The transition of black-and-white to color does seem a happy choice. Today
color in film is so dominant it seems almost unthinkable that a modern work,
even of the darkest subject, could be filmed in anything but color. Color
and color tone affect the viewer's psychological disposition and help
determine the emotions a film, and a violent film to boot, will evoke.
Also,
Gordon’s choice of fast-motion is deliberate, to mitigate the shock of blood
swirling down the drain in the shower scene, and to invest the film's gothic
subject-matter with an aura of comic gloom. Such speeded action alters the
tone of the grim tale into what seems a carefree holiday adventure in the
tradition of the Keystone Cops on acid. As now-familiar images flash by they
have become signs referring to the earlier work as well as a twisted
view of our new millennium.
Finally the success of One Minute Psycho must
be attributed to Gordon himself and to his mirrored artistic vision. Times
change, and so do people's outlooks. Today's audiences are gorged with
violent spectacle. The shower scene, though still shocking and frightening,
can no longer traumatize them to the degree that it did in the original.

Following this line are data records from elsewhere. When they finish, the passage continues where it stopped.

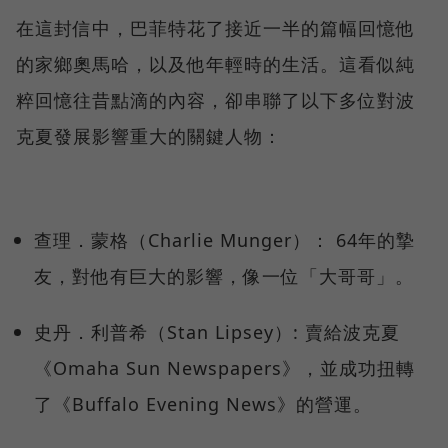
在這封信中，巴菲特花了接近一半的篇幅回憶他
的家鄉奧馬哈，以及他年輕時的生活。這看似純
粹回憶往昔點滴的內容，卻串聯了以下多位對波
克夏發展影響重大的關鍵人物：
查理．蒙格（Charlie Munger）： 64年的摯
友，對他有巨大的影響，像一位「大哥哥」。
史丹．利普希（Stan Lipsey）: 賣給波克夏
《Omaha Sun Newspapers》，並成功扭轉
了《Buffalo Evening News》的營運。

One Minute Psycho is able to penetrate audience's inner fears,
irrational desires, and mad urges at the attention speed of a Play Station
gamer. This updated version references
the latest trend of shock art and horror film so prevalent now in our
culture. Gordon, above all, wants to
communicate with this audience; their pity and fear matter to him. With a
condensed expression of these mental states, the tragic drama remains here
on a level of emotional liquidation and dark indifference. A truly grand
success and approachable companion piece to his overlong Warholian original.